Débat/ Conseil général/ Février 1999


M. CHÉRIOUX, président. - Nous passons à l'examen du projet de délibération ASES 11 G relatif à l'attribution d'une subvention d'investissement exceptionnelle de 150.000 F à l'association " Abritoit ", sise 29, avenue de Choisy, dans le 13e.
La parole est à Mme Liliane CAPELLE.
Mme Liliane CAPELLE. - Merci, Monsieur le Président.
Monsieur le Président, mes chers collègues, le projet de délibération qui nous est présenté a pour objet l'attribution d'une subvention d'investissement à l'association " Abritoit " qui vient en aide depuis sa création en 1994 aux personnes démunies et atteintes du SIDA et pour un certain nombre d'entre elles, toxicomanes. Elle oeuvre à la réinsertion de ces personnes en leur procurant d'abord un logement et en leur faisant ensuite bénéficier d'un suivi individuel.

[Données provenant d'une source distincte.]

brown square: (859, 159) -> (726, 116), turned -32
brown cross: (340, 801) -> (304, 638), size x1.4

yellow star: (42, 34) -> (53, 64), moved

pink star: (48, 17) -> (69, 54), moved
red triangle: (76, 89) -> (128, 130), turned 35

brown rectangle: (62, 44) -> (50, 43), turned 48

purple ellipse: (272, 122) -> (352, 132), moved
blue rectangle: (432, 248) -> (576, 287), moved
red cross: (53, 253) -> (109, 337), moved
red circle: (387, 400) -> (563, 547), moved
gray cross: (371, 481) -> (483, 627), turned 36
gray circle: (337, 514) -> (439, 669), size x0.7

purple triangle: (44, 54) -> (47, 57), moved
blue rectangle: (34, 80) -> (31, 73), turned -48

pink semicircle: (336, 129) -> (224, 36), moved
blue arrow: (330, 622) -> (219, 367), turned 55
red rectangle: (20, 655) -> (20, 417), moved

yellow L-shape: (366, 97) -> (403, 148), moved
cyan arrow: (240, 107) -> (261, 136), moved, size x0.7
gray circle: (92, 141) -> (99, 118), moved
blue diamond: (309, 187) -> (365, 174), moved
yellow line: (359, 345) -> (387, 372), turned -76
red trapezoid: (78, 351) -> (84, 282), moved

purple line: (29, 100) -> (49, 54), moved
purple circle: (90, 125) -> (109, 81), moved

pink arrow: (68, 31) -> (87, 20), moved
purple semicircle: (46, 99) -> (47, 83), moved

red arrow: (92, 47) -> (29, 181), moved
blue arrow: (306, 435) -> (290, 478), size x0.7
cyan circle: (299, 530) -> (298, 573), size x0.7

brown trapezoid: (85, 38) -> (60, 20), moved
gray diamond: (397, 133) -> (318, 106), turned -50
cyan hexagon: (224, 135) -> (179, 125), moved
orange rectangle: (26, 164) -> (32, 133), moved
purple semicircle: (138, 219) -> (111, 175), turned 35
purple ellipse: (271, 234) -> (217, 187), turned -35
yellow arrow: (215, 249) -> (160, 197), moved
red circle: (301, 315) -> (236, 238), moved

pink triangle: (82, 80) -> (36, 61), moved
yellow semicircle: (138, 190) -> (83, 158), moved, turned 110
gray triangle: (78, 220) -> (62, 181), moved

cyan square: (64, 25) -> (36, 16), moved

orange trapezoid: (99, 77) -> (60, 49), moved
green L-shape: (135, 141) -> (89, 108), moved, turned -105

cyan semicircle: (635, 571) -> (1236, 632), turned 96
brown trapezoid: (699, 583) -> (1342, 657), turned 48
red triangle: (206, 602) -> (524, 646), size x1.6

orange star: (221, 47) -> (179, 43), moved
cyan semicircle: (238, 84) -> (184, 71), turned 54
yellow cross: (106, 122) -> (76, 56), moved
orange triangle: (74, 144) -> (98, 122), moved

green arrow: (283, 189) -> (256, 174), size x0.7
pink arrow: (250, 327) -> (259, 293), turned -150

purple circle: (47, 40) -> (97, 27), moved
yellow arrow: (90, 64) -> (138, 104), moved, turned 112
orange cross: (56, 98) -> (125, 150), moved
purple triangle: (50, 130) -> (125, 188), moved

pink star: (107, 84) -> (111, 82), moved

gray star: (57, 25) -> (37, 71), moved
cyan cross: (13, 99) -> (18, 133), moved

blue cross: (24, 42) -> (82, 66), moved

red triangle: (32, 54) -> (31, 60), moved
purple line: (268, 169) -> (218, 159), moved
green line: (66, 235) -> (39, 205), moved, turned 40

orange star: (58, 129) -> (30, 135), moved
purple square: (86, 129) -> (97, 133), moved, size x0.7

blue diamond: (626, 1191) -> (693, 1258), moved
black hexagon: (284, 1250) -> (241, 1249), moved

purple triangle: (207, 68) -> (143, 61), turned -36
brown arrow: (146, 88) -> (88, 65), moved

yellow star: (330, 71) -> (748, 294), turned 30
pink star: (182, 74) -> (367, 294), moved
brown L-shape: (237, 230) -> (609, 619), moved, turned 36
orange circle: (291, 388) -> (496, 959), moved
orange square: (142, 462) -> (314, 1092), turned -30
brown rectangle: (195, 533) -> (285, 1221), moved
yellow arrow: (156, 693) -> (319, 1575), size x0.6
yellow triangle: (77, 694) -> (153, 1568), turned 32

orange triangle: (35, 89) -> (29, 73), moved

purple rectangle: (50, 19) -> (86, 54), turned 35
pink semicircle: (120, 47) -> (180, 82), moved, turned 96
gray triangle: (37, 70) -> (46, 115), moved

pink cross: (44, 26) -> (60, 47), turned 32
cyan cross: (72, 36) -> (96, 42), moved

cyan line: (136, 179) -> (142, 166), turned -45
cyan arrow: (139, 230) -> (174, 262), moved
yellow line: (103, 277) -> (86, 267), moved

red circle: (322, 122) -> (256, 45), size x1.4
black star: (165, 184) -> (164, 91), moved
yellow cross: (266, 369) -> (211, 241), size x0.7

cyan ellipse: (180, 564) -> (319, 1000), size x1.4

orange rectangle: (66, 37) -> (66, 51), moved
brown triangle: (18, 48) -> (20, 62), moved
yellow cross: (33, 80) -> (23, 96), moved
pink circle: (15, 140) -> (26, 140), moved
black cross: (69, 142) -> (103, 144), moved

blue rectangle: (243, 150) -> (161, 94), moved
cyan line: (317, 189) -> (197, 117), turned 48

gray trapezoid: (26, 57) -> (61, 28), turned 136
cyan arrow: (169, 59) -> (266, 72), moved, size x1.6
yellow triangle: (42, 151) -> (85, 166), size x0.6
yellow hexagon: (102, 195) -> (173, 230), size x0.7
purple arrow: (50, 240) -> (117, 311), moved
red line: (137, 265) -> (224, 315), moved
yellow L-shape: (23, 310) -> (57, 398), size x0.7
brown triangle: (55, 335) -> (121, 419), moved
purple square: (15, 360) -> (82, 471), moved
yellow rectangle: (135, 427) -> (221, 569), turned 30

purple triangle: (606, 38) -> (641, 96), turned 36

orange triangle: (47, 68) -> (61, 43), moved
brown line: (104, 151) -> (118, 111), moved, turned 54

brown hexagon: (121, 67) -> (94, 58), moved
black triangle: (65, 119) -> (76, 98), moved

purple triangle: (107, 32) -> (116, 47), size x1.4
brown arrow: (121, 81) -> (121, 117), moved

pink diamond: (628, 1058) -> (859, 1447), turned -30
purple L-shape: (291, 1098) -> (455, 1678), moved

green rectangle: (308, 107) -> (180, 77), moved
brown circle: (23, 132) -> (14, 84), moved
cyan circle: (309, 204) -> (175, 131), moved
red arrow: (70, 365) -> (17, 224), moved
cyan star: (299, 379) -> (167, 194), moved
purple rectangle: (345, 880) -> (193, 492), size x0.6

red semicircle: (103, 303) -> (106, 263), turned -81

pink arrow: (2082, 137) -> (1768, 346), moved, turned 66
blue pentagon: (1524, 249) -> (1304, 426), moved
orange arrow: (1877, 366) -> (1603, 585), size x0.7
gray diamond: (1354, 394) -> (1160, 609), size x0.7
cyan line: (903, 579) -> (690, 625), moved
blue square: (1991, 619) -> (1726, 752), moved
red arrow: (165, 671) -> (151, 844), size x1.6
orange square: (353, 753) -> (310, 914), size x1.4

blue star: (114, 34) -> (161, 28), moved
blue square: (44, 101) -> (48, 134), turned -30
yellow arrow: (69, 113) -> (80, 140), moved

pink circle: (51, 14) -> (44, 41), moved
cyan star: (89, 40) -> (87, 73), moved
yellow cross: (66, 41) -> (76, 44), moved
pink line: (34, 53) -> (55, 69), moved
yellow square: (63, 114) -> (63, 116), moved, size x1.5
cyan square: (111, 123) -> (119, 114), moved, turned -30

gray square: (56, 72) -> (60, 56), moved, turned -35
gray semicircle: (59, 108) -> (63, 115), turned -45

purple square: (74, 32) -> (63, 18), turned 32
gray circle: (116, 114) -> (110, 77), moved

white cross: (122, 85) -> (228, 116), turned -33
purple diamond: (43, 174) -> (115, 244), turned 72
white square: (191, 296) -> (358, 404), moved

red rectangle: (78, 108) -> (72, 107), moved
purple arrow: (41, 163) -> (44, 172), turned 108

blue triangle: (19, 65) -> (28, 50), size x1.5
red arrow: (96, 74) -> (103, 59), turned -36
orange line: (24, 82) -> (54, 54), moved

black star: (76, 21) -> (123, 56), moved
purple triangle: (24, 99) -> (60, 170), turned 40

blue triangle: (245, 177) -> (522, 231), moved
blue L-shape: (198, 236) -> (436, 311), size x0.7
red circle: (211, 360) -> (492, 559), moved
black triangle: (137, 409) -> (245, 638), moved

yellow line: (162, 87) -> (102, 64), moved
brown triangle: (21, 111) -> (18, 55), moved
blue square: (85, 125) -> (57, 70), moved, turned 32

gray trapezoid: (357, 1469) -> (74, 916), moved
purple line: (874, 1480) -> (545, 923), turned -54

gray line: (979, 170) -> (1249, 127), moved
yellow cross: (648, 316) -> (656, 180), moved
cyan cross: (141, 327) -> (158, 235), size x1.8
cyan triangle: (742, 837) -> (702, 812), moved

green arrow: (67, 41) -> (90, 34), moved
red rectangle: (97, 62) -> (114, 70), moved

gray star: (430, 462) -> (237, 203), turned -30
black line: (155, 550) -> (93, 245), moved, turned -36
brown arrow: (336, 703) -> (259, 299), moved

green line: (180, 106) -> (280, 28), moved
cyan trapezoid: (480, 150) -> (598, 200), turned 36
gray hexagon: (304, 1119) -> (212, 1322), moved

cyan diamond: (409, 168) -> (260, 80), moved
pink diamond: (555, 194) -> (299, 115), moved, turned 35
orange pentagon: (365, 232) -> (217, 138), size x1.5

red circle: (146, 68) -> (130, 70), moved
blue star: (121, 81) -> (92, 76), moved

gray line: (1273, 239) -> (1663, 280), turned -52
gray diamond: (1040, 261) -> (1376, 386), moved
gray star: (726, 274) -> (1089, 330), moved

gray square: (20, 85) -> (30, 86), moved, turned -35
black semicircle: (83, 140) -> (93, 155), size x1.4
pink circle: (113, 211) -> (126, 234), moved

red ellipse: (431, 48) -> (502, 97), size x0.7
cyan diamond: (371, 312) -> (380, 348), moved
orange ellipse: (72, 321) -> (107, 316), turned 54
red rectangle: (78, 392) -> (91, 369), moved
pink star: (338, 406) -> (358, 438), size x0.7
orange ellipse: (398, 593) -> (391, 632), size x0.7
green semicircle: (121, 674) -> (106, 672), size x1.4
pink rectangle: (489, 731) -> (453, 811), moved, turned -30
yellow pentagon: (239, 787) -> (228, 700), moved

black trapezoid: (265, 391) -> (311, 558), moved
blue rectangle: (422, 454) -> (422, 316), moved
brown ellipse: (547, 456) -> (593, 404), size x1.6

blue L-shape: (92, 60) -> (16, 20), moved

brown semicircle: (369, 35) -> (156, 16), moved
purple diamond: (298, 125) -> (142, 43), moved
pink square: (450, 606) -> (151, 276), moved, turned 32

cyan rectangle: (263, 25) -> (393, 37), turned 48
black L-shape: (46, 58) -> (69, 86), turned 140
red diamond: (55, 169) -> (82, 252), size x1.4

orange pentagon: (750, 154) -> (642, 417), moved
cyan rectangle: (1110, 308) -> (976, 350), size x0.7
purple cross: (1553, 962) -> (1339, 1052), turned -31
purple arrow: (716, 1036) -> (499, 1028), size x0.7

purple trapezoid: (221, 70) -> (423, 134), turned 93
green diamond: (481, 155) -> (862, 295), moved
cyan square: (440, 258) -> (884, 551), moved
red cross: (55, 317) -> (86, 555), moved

Le soutien aux associations comme " Abritoit " doit être encouragé. D'une manière générale, dans l'incertitude qui existe quant aux développements ultérieurs de l'épidémie de SIDA, avec toutes les interrogations qui se posent quant à l'efficacité à moyen terme des innovations thérapeutiques, nous devons maintenir la totalité de nos moyens consacrés à la lutte contre cette maladie.
L'arrivée des trithérapies en 1996 et l'euphorie qui a suivi ont créé le risque d'une démobilisation générale en matière de lutte contre le SIDA. Croyant la maladie vaincue, le public, le premier, a tendance à se détourner et à restreindre ses dons. Toutes les associations qui font de l'hébergement, du suivi à domicile, de la prévention ou de l'information pourraient demain avoir à se débattre dans de graves problèmes financiers.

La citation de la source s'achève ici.